►

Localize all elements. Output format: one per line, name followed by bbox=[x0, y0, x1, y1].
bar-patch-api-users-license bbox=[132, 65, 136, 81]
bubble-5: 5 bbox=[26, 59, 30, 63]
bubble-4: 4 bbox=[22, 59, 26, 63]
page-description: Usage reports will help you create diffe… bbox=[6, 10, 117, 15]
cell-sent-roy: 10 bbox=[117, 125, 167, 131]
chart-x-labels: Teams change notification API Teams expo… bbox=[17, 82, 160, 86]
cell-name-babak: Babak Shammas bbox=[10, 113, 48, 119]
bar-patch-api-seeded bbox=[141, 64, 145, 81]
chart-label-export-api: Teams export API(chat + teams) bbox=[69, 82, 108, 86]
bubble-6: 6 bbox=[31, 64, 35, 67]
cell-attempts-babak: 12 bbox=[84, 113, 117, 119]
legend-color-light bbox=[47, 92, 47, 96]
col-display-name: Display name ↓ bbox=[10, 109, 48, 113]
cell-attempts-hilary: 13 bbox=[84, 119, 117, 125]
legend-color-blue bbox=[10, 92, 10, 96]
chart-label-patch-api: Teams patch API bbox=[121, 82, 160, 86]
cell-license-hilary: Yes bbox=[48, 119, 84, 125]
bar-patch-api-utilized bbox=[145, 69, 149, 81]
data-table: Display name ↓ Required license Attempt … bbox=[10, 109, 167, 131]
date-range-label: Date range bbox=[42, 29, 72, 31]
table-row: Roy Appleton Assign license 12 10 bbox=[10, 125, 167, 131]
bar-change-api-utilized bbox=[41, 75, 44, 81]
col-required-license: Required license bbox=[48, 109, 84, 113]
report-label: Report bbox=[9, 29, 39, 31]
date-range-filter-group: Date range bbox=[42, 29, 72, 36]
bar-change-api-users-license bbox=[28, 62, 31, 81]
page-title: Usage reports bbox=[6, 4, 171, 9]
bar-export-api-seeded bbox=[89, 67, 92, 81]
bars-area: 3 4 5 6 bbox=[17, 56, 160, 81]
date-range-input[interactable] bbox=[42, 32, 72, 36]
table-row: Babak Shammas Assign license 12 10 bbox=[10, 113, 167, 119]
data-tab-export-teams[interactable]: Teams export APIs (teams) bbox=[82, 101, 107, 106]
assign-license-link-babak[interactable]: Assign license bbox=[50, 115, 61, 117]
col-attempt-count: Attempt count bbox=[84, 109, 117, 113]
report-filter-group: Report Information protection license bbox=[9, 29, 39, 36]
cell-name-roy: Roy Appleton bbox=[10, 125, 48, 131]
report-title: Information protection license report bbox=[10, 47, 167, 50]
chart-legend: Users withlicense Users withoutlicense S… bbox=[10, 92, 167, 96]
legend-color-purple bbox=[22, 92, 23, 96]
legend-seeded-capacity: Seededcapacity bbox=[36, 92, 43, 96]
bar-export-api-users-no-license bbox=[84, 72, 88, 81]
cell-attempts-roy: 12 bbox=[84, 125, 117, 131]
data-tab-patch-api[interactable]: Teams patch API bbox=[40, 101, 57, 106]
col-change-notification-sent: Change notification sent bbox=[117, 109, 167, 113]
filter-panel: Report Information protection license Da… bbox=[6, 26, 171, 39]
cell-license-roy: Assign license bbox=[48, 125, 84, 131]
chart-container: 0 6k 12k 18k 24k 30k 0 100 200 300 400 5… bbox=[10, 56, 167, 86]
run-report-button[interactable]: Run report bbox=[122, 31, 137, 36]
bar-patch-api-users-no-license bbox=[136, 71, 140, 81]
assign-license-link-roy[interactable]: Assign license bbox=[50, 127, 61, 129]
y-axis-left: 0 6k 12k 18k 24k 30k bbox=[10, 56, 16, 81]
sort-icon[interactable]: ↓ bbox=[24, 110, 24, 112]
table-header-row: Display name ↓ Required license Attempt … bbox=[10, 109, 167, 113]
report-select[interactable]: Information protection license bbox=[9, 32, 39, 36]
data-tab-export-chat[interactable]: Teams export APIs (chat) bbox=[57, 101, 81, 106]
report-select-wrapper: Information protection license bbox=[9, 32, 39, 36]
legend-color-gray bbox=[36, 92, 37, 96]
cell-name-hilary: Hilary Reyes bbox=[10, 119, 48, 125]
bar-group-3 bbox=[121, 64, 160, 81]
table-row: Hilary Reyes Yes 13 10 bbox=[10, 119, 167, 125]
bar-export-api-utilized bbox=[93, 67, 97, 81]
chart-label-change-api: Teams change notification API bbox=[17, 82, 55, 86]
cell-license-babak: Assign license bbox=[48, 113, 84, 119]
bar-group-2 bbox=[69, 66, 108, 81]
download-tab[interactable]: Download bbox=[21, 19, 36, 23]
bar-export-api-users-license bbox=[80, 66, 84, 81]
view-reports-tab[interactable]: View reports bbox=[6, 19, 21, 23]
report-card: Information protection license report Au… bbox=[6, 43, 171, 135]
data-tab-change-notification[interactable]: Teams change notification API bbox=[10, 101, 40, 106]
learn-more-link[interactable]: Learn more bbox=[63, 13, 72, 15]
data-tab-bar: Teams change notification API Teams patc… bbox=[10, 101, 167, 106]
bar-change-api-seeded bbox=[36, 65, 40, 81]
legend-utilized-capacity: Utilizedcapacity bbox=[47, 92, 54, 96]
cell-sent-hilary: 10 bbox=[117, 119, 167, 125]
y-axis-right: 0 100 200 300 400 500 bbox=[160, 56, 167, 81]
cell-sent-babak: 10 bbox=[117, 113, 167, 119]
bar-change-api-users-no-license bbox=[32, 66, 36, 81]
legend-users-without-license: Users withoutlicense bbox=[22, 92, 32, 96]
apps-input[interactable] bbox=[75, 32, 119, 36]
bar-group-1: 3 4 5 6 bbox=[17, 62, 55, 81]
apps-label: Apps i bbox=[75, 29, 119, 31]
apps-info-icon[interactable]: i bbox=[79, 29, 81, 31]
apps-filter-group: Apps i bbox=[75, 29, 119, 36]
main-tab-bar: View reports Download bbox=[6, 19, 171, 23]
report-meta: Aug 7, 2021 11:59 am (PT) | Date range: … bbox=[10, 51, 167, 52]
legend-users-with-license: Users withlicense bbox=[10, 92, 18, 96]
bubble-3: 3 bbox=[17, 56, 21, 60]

◄

▶ _Task brief_: Every line of the material above should be repeated exactly.

▶ _Answer section_:
Localize all elements. Output format: one per line, name followed by bbox=[x0, y0, x1, y1].
bar-patch-api-users-license bbox=[132, 65, 136, 81]
bubble-5: 5 bbox=[26, 59, 30, 63]
bubble-4: 4 bbox=[22, 59, 26, 63]
page-description: Usage reports will help you create diffe… bbox=[6, 10, 117, 15]
cell-sent-roy: 10 bbox=[117, 125, 167, 131]
chart-x-labels: Teams change notification API Teams expo… bbox=[17, 82, 160, 86]
cell-name-babak: Babak Shammas bbox=[10, 113, 48, 119]
bar-patch-api-seeded bbox=[141, 64, 145, 81]
chart-label-export-api: Teams export API(chat + teams) bbox=[69, 82, 108, 86]
bubble-6: 6 bbox=[31, 64, 35, 67]
cell-attempts-babak: 12 bbox=[84, 113, 117, 119]
legend-color-light bbox=[47, 92, 47, 96]
col-display-name: Display name ↓ bbox=[10, 109, 48, 113]
cell-attempts-hilary: 13 bbox=[84, 119, 117, 125]
legend-color-blue bbox=[10, 92, 10, 96]
chart-label-patch-api: Teams patch API bbox=[121, 82, 160, 86]
cell-license-hilary: Yes bbox=[48, 119, 84, 125]
bar-patch-api-utilized bbox=[145, 69, 149, 81]
data-table: Display name ↓ Required license Attempt … bbox=[10, 109, 167, 131]
date-range-label: Date range bbox=[42, 29, 72, 31]
table-row: Roy Appleton Assign license 12 10 bbox=[10, 125, 167, 131]
bar-change-api-utilized bbox=[41, 75, 44, 81]
col-required-license: Required license bbox=[48, 109, 84, 113]
report-label: Report bbox=[9, 29, 39, 31]
date-range-filter-group: Date range bbox=[42, 29, 72, 36]
bar-change-api-users-license bbox=[28, 62, 31, 81]
page-title: Usage reports bbox=[6, 4, 171, 9]
bar-export-api-seeded bbox=[89, 67, 92, 81]
bars-area: 3 4 5 6 bbox=[17, 56, 160, 81]
date-range-input[interactable] bbox=[42, 32, 72, 36]
table-row: Babak Shammas Assign license 12 10 bbox=[10, 113, 167, 119]
data-tab-export-teams[interactable]: Teams export APIs (teams) bbox=[82, 101, 107, 106]
assign-license-link-babak[interactable]: Assign license bbox=[50, 115, 61, 117]
col-attempt-count: Attempt count bbox=[84, 109, 117, 113]
report-filter-group: Report Information protection license bbox=[9, 29, 39, 36]
cell-name-roy: Roy Appleton bbox=[10, 125, 48, 131]
report-title: Information protection license report bbox=[10, 47, 167, 50]
chart-legend: Users withlicense Users withoutlicense S… bbox=[10, 92, 167, 96]
legend-color-purple bbox=[22, 92, 23, 96]
legend-seeded-capacity: Seededcapacity bbox=[36, 92, 43, 96]
bar-export-api-users-no-license bbox=[84, 72, 88, 81]
cell-attempts-roy: 12 bbox=[84, 125, 117, 131]
data-tab-patch-api[interactable]: Teams patch API bbox=[40, 101, 57, 106]
col-change-notification-sent: Change notification sent bbox=[117, 109, 167, 113]
filter-panel: Report Information protection license Da… bbox=[6, 26, 171, 39]
cell-license-roy: Assign license bbox=[48, 125, 84, 131]
chart-container: 0 6k 12k 18k 24k 30k 0 100 200 300 400 5… bbox=[10, 56, 167, 86]
run-report-button[interactable]: Run report bbox=[122, 31, 137, 36]
bar-patch-api-users-no-license bbox=[136, 71, 140, 81]
assign-license-link-roy[interactable]: Assign license bbox=[50, 127, 61, 129]
y-axis-left: 0 6k 12k 18k 24k 30k bbox=[10, 56, 16, 81]
sort-icon[interactable]: ↓ bbox=[24, 110, 24, 112]
table-header-row: Display name ↓ Required license Attempt … bbox=[10, 109, 167, 113]
report-select[interactable]: Information protection license bbox=[9, 32, 39, 36]
data-tab-export-chat[interactable]: Teams export APIs (chat) bbox=[57, 101, 81, 106]
report-select-wrapper: Information protection license bbox=[9, 32, 39, 36]
legend-color-gray bbox=[36, 92, 37, 96]
cell-name-hilary: Hilary Reyes bbox=[10, 119, 48, 125]
bar-group-3 bbox=[121, 64, 160, 81]
table-row: Hilary Reyes Yes 13 10 bbox=[10, 119, 167, 125]
bar-export-api-utilized bbox=[93, 67, 97, 81]
chart-label-change-api: Teams change notification API bbox=[17, 82, 55, 86]
cell-license-babak: Assign license bbox=[48, 113, 84, 119]
bar-group-2 bbox=[69, 66, 108, 81]
download-tab[interactable]: Download bbox=[21, 19, 36, 23]
bar-export-api-users-license bbox=[80, 66, 84, 81]
view-reports-tab[interactable]: View reports bbox=[6, 19, 21, 23]
report-card: Information protection license report Au… bbox=[6, 43, 171, 135]
data-tab-change-notification[interactable]: Teams change notification API bbox=[10, 101, 40, 106]
learn-more-link[interactable]: Learn more bbox=[63, 13, 72, 15]
data-tab-bar: Teams change notification API Teams patc… bbox=[10, 101, 167, 106]
bar-change-api-seeded bbox=[36, 65, 40, 81]
legend-utilized-capacity: Utilizedcapacity bbox=[47, 92, 54, 96]
cell-sent-hilary: 10 bbox=[117, 119, 167, 125]
y-axis-right: 0 100 200 300 400 500 bbox=[160, 56, 167, 81]
cell-sent-babak: 10 bbox=[117, 113, 167, 119]
bar-change-api-users-no-license bbox=[32, 66, 36, 81]
legend-users-without-license: Users withoutlicense bbox=[22, 92, 32, 96]
apps-input[interactable] bbox=[75, 32, 119, 36]
bar-group-1: 3 4 5 6 bbox=[17, 62, 55, 81]
apps-label: Apps i bbox=[75, 29, 119, 31]
apps-info-icon[interactable]: i bbox=[79, 29, 81, 31]
apps-filter-group: Apps i bbox=[75, 29, 119, 36]
main-tab-bar: View reports Download bbox=[6, 19, 171, 23]
report-meta: Aug 7, 2021 11:59 am (PT) | Date range: … bbox=[10, 51, 167, 52]
legend-users-with-license: Users withlicense bbox=[10, 92, 18, 96]
bubble-3: 3 bbox=[17, 56, 21, 60]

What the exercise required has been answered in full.